When United Airlines came out of bankruptcy in 2006, CEO Glenn Tilton was awarded stock options and awards that, over four years, would earn him almost $40 million dollars. More than the airline’s $25 million dollar profit that year.
Employees, on the other hand, got pay cuts of up to 50 percent:
• pilot’s top pay is $158,200.
• Mechanics earn at most just over $52,000.
• And flight attendants at most $37,600.
Only Delta Airlines CEO Gerald Grinstein didn’t follow the Wall Street script.
When Delta climbed back from bankruptcy this past April … it’s employees took pay cuts of up to 40 percent. And Grinstein actually turned down 10 million dollars in compensation.
REP. ELLISON (D-MN): Let me tell you in 1980 a CEO made 40 the average worker today they make about 400 times.
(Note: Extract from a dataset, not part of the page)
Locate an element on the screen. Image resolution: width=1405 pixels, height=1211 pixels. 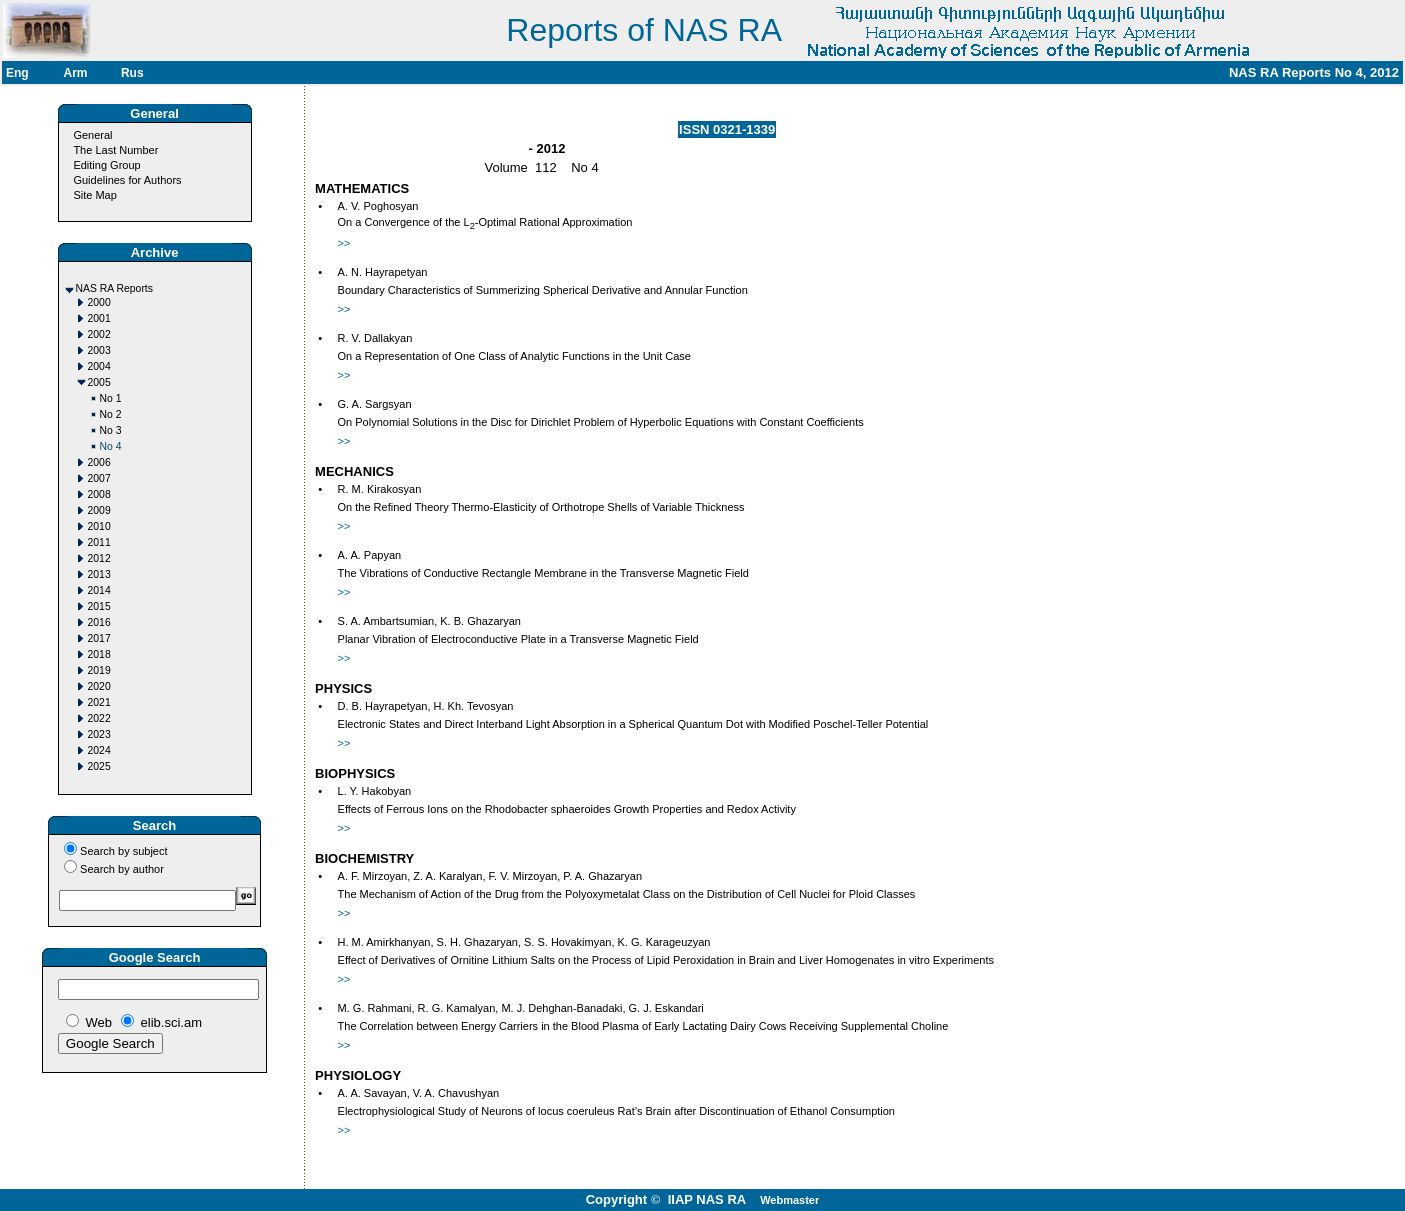
2003 is located at coordinates (99, 350). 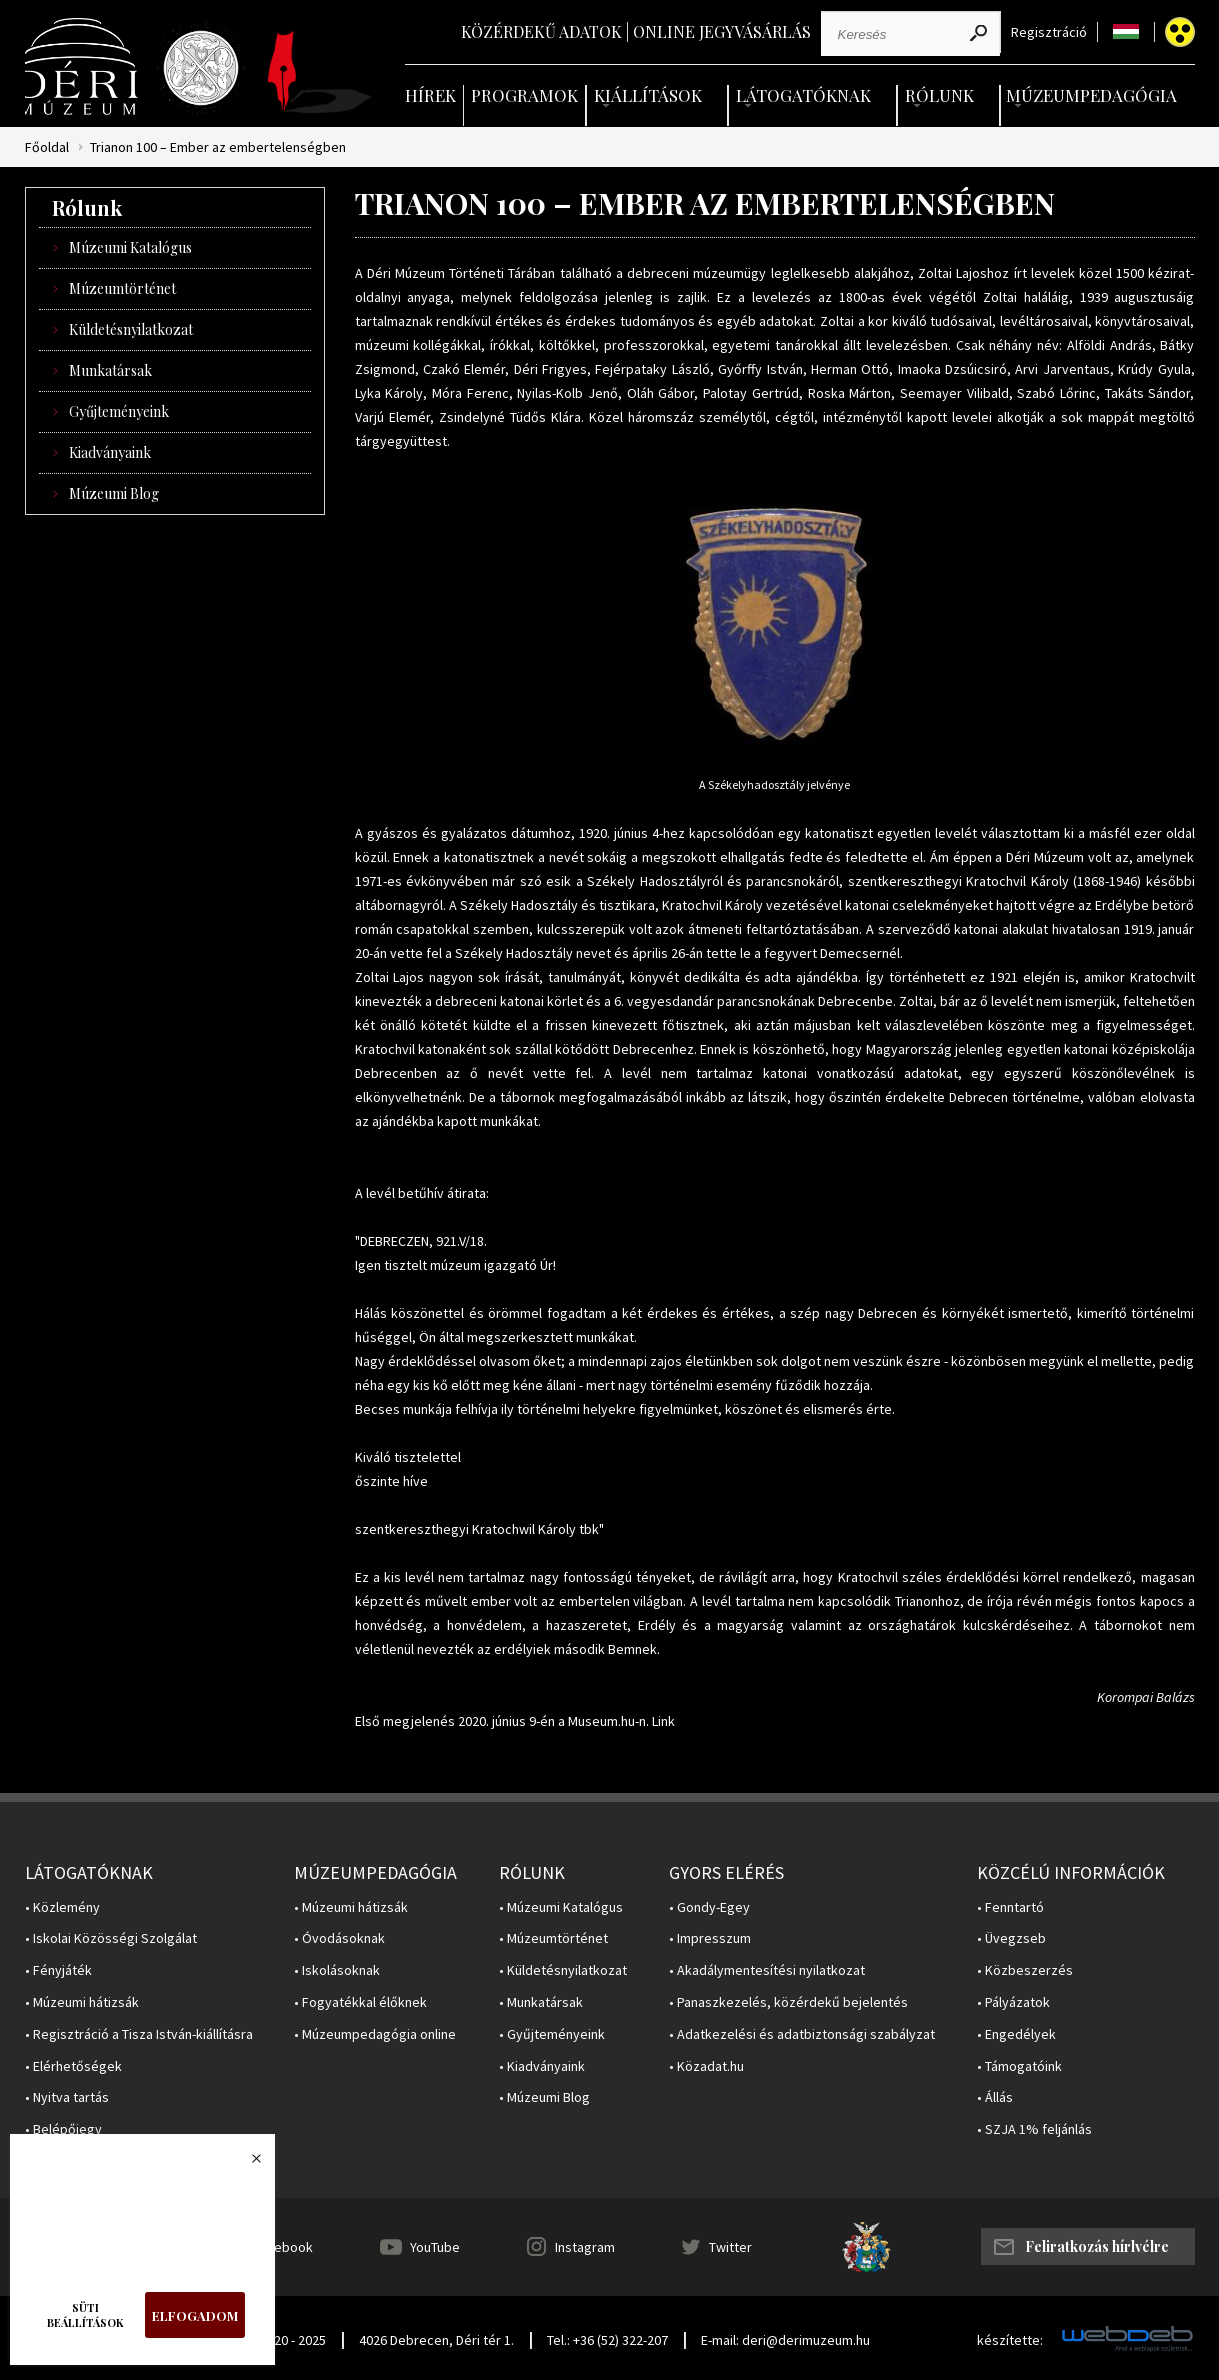 What do you see at coordinates (802, 2034) in the screenshot?
I see `• Adatkezelési és adatbiztonsági szabályzat` at bounding box center [802, 2034].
This is wrong.
BILL MOYERS: Back in Minnesota, a new member of Congress, Keith Ellison, is rallying Northwest’s unhappy employees.
REP. ELLISON (D-MN): Let no one be in doubt about what’s happening here stock options for them… paycuts for us. To hell with that. We can’t have that anymore. No. No.
KATE DAY, FLIGHT ATTENDANT: You know, we know what’s right. And when the rest of society catches on that this isn’t just about your flight attendant, it’s about your daughter. And it’s about your son. And it’s about what kind of life and fairness and compensation you expect for your children that they will see that this is everyone’s fight. This is not about a flight attendant contract, or a pilot contract or a mechanic contract. It’s not any more even about the money. It’s about what’s right in our culture. What’s right?
GORDON GEKKO: “I look at you and I see myself. Why?”
BUD FOX: I don’t know.
BILL MOYERS: Sometimes it turns out right, even if it’s only in Hollywood. In WALL STREET Young Bud Fox comes to his senses, saves the airline, turns Gordon Gekko in — and gets caught himself — for insider trading.
But hold on: Gordon Gekko will soon be back. 20th Century Fox signed a deal recently to produce a sequel to WALL STREET titled, MONEY NEVER SLEEPS. So twenty years later Gekko is returning — no doubt this time as a hedge fund manager.
This transcript was entered on May 20, 2015.